Below is an article an article that I read in the Mercury News this morning that does a fairly good job at answering the questions about the affects of Fed rate cuts on long-term interest rates such as those offered on home mortgages. You may also be surprised to find out that after every single rate cut since the Fed’s began cutting rates back in October of 2007 we’ve seen mortgage rates rise, not fall.
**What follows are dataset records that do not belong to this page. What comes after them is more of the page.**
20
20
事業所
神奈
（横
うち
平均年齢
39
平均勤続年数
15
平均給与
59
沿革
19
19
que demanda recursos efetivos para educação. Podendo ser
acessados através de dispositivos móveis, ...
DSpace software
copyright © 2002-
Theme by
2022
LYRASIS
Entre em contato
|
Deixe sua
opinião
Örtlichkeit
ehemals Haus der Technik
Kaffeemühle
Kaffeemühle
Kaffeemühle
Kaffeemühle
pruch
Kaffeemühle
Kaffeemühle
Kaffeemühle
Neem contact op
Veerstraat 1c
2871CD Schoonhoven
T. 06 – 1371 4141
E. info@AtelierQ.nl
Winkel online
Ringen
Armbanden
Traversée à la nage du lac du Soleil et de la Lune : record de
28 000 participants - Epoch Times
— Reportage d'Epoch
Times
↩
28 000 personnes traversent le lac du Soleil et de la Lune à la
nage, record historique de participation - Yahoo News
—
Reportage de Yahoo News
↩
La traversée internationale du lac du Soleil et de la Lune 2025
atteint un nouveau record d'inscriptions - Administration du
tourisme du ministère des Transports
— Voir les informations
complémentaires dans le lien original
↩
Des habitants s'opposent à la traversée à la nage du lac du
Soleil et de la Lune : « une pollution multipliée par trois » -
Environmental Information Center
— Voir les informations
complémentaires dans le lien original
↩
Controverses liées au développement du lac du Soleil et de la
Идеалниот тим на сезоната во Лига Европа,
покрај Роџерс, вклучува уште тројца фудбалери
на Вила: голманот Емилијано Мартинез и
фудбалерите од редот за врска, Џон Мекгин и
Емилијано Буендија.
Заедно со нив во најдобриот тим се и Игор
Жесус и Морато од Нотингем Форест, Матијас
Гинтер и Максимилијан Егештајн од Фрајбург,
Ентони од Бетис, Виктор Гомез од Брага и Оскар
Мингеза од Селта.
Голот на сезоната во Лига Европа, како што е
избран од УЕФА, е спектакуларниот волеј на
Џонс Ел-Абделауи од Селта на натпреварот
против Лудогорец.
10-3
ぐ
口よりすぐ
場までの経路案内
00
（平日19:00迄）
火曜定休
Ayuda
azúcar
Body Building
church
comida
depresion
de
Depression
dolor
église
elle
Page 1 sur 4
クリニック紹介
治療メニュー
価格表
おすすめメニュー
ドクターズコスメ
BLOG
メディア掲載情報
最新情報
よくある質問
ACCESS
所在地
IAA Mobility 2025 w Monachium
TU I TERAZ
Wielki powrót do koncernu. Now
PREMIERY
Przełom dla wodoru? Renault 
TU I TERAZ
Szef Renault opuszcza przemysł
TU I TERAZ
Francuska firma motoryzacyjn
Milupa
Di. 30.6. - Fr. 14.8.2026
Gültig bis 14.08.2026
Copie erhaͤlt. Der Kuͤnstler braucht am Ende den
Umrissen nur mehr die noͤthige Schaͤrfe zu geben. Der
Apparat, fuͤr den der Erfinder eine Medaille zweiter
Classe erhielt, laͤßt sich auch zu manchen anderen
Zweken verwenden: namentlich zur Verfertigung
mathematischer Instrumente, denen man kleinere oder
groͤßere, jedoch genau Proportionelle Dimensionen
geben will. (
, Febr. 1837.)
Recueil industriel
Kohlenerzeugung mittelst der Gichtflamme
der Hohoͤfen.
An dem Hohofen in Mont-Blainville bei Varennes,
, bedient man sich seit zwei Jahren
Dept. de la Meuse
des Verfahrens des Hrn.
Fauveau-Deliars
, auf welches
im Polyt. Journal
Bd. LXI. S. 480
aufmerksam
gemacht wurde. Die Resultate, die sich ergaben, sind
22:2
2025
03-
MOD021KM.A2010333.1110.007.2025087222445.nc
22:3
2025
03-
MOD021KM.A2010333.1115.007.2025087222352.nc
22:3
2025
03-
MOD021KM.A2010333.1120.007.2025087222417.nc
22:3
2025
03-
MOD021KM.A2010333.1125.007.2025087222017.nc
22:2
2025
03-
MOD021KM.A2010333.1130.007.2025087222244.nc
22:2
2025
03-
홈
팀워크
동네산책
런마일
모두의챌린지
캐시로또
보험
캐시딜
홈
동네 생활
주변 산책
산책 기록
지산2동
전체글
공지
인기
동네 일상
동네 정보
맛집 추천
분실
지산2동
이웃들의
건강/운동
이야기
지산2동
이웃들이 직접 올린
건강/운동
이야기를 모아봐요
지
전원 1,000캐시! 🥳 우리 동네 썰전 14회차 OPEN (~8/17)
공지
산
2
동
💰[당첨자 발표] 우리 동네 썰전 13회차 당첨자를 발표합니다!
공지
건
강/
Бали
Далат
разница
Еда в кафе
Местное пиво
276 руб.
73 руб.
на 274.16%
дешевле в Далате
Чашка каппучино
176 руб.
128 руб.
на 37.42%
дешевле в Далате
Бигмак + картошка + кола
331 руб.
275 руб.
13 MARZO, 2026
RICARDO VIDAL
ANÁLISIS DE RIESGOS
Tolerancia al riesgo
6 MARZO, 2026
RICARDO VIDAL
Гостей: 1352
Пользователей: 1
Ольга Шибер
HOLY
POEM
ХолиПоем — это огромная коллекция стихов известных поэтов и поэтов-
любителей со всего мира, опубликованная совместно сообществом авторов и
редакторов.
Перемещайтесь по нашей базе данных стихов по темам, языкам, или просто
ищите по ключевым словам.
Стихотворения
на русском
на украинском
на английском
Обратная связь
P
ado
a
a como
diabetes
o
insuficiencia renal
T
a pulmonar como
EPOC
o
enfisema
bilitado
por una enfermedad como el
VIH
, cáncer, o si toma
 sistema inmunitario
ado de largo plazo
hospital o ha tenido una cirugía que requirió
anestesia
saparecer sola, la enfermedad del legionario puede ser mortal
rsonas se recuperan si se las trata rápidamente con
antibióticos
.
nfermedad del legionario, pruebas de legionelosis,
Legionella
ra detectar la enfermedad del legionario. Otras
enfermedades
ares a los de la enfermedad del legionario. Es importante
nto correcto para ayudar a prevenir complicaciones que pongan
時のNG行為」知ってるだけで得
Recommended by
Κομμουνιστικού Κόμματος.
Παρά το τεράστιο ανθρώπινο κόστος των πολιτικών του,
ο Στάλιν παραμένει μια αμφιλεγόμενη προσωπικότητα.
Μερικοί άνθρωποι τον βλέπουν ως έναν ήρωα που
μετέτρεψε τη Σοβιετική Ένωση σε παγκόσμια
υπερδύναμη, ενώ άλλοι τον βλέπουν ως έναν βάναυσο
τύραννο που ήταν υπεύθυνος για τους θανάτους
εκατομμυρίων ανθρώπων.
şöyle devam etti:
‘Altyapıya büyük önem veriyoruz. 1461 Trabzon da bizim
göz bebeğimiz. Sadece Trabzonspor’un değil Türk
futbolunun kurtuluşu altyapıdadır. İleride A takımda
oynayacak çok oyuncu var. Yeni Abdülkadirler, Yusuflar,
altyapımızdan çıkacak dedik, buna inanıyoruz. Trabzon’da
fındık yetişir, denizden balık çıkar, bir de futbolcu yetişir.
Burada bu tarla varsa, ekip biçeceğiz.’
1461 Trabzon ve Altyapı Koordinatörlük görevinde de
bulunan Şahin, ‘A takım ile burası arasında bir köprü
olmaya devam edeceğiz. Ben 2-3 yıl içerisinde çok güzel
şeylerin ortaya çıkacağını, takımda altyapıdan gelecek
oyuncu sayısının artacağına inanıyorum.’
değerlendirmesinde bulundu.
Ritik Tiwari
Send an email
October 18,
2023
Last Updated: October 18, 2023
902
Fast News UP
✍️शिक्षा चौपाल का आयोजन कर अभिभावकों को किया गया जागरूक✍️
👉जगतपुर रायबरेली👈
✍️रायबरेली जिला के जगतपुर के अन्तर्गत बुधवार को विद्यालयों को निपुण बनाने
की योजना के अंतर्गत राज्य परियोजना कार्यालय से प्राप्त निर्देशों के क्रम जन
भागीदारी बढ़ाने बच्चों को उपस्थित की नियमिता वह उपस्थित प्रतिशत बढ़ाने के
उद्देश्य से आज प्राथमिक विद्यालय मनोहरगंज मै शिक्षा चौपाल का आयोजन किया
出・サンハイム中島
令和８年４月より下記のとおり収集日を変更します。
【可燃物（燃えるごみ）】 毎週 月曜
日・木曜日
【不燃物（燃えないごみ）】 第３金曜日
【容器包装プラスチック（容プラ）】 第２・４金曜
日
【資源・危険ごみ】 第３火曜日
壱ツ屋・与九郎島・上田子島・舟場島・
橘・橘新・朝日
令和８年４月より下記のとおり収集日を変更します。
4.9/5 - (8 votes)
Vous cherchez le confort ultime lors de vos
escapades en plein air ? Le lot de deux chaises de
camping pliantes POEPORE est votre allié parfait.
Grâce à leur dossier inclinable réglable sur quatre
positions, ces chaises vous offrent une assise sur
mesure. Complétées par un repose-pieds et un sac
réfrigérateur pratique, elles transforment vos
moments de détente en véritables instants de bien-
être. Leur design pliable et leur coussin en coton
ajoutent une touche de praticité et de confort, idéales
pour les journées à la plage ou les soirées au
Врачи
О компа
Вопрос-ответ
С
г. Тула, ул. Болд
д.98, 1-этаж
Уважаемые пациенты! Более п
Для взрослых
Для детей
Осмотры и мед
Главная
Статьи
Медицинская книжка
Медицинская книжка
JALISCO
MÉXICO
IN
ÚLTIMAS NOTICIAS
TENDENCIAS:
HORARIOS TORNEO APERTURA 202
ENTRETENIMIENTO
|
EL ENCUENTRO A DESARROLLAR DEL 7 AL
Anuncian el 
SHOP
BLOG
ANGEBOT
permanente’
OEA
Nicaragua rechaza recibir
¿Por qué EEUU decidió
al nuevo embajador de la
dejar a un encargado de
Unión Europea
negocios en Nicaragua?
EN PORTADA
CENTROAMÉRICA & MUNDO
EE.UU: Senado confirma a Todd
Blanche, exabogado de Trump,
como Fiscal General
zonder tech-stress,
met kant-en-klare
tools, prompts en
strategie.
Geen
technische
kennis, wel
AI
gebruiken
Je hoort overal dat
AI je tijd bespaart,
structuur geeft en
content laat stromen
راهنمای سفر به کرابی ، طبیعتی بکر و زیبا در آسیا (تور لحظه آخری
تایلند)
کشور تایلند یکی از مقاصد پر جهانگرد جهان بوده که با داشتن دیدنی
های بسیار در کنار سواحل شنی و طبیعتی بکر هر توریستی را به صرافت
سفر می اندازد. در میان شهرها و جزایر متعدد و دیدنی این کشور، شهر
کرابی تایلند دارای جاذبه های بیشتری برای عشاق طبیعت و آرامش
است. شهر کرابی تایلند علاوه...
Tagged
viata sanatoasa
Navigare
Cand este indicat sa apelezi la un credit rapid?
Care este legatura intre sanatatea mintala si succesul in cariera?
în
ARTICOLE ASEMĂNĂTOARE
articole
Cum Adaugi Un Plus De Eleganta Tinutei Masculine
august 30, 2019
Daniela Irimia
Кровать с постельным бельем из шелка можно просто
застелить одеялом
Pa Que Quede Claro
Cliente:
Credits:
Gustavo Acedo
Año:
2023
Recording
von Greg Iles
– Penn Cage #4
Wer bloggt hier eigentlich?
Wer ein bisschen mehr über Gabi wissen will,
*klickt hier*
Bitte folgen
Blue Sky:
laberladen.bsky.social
Think about the Fed Funds rate as a short term rate – on which banks can borrower money for up to 28 days. Mortgage rates are long-term rates and are therefore subject to increased inflation risk - when it is assumed rates will rise in the future the investors (banks and Wall Street) lending on 30 year mortgages want to make sure that their investments are secured against increases in inflation that can erode the value of their investments. The risk for inflation will increase when short term rates are decreased, so most of the time when the Fed cuts rates, mortgage rates will move in the opposite direction.

 

Filling some holes on interest rates

By Sue McAllister, Mercury News 3/18/2008

The economy could get a needed boost if more prospective home buyers would go ahead and buy homes. But can the Fed really help that process along? Here are answers to some of the questions consumers understandably have about today's mortgage market, which Keith Gumbinger of HSH Associates, a New Jersey-based publisher of financial information, calls "a swirling mess."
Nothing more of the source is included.